Return every line from the one with "la disminución de la cantidad de coral" through the one with "duro durante este período.", inclusive, exactly as it appears below.

Start of Given information

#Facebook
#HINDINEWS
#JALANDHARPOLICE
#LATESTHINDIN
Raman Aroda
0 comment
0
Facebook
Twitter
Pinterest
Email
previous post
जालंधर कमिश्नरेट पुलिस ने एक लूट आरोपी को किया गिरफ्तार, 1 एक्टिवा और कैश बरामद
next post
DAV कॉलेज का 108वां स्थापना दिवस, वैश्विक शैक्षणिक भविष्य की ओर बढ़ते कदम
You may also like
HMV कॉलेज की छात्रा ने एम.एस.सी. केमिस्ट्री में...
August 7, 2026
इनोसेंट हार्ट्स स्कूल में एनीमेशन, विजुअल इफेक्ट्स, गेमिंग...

End of Given information
Start of Given information

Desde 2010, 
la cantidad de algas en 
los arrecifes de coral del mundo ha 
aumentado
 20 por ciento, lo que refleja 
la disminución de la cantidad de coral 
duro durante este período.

End of Given information
Start of Given information

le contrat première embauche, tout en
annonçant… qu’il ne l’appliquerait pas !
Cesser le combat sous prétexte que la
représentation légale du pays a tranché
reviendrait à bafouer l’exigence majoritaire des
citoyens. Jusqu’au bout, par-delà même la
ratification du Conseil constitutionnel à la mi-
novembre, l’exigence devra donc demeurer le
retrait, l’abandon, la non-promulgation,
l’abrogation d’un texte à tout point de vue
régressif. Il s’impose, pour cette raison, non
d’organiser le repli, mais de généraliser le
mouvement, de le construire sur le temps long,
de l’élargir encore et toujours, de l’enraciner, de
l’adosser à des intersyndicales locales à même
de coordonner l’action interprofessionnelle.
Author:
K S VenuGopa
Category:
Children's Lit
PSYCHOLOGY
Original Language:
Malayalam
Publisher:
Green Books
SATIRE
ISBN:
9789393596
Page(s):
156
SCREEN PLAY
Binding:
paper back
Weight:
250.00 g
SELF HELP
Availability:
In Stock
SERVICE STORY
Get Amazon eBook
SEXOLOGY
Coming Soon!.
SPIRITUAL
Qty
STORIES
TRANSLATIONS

End of Given information

◆ Written answer
la disminución de la cantidad de coral 
duro durante este período.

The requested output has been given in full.